# Why is husband keeping secrets?



## LucyInSC (Dec 23, 2008)

My H and I are in our mid 50s and have been married for 8 years. He tells me everyday that he loves me. He is hard working, helps with the housework and always home. Our sex life is wonderful. My problem is he is very uncomfortable talking about any conflict we may have. Rather than discuss his private feelings he will just start packing to leave me. Then I cry and beg him not to. He stays and things are fine as long as I don't mention the issue again. Recently I discovered he had secret e-mail addresses. He also had registered with web sites as unmarried and corresponded with other females online. For several months there have been a strange pattern of cell phone calls on his phone. No caller ID and always on his lunch or on his way home from work. Never while he is home. When I questioned him about these things he started to pack to leave me again. I begged him to talk to me. Go to counseling with me. That we could work out any problem we may have together. He just said he doesn't talk to anyone about his feelings and he felt that I was invading his privacy. He said he has never been unfaithful to me. He did not leave and that has been almost a month ago. I haven't said anything else about it and he acts as if it never happened. I am so upset but I don't show it to him. I am so afraid he is talking to other women. But even more, I'm not able to tell my husband about things that upset me or he will leave. I don't know what to do.


----------



## HisSummerRose (Dec 10, 2008)




----------



## MarkTwain (Aug 1, 2008)

LucyInSC-

By packing his bags whenever you question him, what your husband is doing is giving you an ultimatum. Without using words, he is saying, if you question me I will go. By begging him to stay, you are showing that you are backing down. Notice how he always calls it off once you beg.

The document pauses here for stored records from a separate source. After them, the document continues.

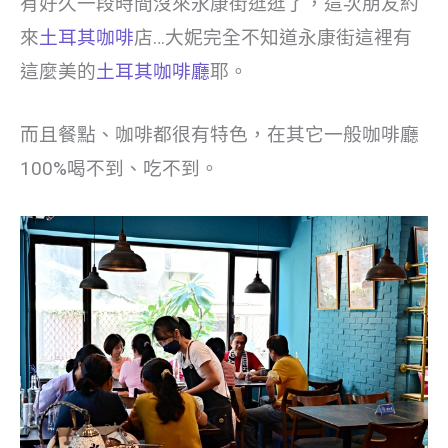
有好久一段時間沒來永康街逛逛了，這次朋友約
來
土耳其咖啡
店…大妮完全不知道永康街這裡有
這麼美的
土耳其咖啡廳
耶。
而且餐點、咖啡都很有特色，在其它一般咖啡廳
100%喝不到、吃不到。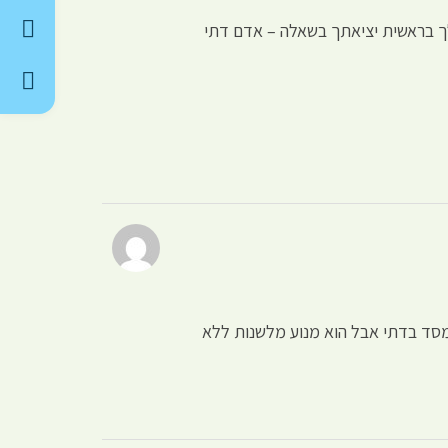
לך בראשית יציאתך בשאלה – אדם דתי
ממסד בדתי אבל הוא מנוע מלשנות ללא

If you did not beg him to stay, you would get an interesting result. But it could be high risk - he may take your bluff and raise you. In other words, he might move out and who knows how long he would be gone, or if he would ever come back? Or he may back down and stay, but go into a sulk. So I can't advise you as to what to do. I am only mapping out the dynamics as I see them - and I could even be wrong. But it looks like he sees you as weak and easy to manipulate. I bet he does truly love you too, but he wants to have his cake and eat it...

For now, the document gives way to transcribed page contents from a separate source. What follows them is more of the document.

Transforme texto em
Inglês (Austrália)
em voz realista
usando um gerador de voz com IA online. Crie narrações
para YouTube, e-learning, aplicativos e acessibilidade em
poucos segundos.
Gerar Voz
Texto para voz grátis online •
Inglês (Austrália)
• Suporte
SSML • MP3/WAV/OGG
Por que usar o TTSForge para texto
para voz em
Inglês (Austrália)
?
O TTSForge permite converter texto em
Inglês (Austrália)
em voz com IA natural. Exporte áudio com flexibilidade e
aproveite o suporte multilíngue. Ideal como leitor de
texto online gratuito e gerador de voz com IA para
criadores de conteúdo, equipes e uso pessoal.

As for what he is doing online, he may just be titillating himself, or it may be more. Is it possible he craves something harmless but kinky?


----------



## LucyInSC (Dec 23, 2008)

Mark, I appreciate so much you responding to my thread. Without giving advice you have accurately laid out my scenario. In every other aspect of my life I am a strong willed person. I have often considered letting him go the next time the bags come out. But my fear is so great of losing him that I can't. Like you said, that comes with risk. You are probably right that my husband sees his behavior as harmless as long as he is physically faithful to me. I wonder if I can (or even if I should) ignore this. How likely is it to escalate from online, to phone calls, then to actually meeting someone? I am trying to be more physically attentive to him and less inhibited hoping he won't feel the need to do this.


----------



## MarkTwain (Aug 1, 2008)

LucyInSC said:


> Mark, I appreciate so much you responding to my thread. Without giving advice you have accurately laid out my scenario.


Yes, this is the new improved me  I decided to stop giving advice from the point of view of what "I would do", because I realized that I was projecting myself into situations described in threads like yours, feeling the discomfort, and then saying what I would do to "fix" the situation. But you are not me, so it may not be helpful. What I feel _is _helpful, is to help people view things from a wider perspective so that they can "see" their way forward.

Awareness is key.

So if by ignore, you mean pretend you're not seeing it, that would represent a contraction of awareness. If by ignore you mean, access it quietly over a longer period of time with eyes fully open, that is different.



LucyInSC said:


> I am trying to be more physically attentive to him and less inhibited hoping he won't feel the need to do this.


If this represents a change of tack for you, then you will need time to access the effect.

Some men can find sex very fulfilling in a wholesome way, but have another segment - a kink if you will - that they crave to be able to indulge in every now and then, but feel it is out of the question discussing it with their wife. Or sometimes they do but they get a horrified look or comment,and decide to keep that part of themselves secret from then on.


----------



## LucyInSC (Dec 23, 2008)

Not sure if anyone will find this update to my old post but I wanted to share how this is unfolding. I did tell my husband that the next time he wants to leave me I won't be stopping him. His only comment was "you know I will go". He gave me an explanation for the phone calls. He said that he contacted a head hunter about finding another job and the calls were from them. I asked him why he didn't tell me about that, he said that he might consider taking a job in another location. It doesn't seem logical to me that a head hunter would call someone twice a day for three months. However whoever he was/is talking to, it is obvious to me that he was/is making plans to leave me. I say "was" because now I am seeing a big change in him. He is acting differently towards me. More committed, more intimate, less secretive. (However he still won't talk about what was going on before) He seems happy. I am happy. Except for I can't seem to stop wanting to know what he was up to. Since Caller ID was blocked on the calls (they were always incoming) Alltel won't tell me the phone number. I want to just put this behind us and enjoy that things are better. But in order to trust him again, I need to know the whole picture. HELP!


----------



## ann99999 (Aug 16, 2011)

Lucy, reading your post hit home hard because my husband is secretive and doesn't talk about his feelings at all. I've tried countless different approaches to encourage him to open up. I am curious to know how you discovered other email addresses. I suspect and have strong feeling my husband is talking with another woman. I've caught him in lies and each time he tells me he doesn't know why he lies and that he has an issue with confrontation. these secrets are harming the trust in our marriage. I am at a loss and want to save my marriage but that will take both of us to make it work, and not me doing all the work. 
I pray for you and that things work out. 

Ann


----------



## Amplexor (Feb 13, 2008)

This OP is long gone. The thread is nearly 3 years old.


----------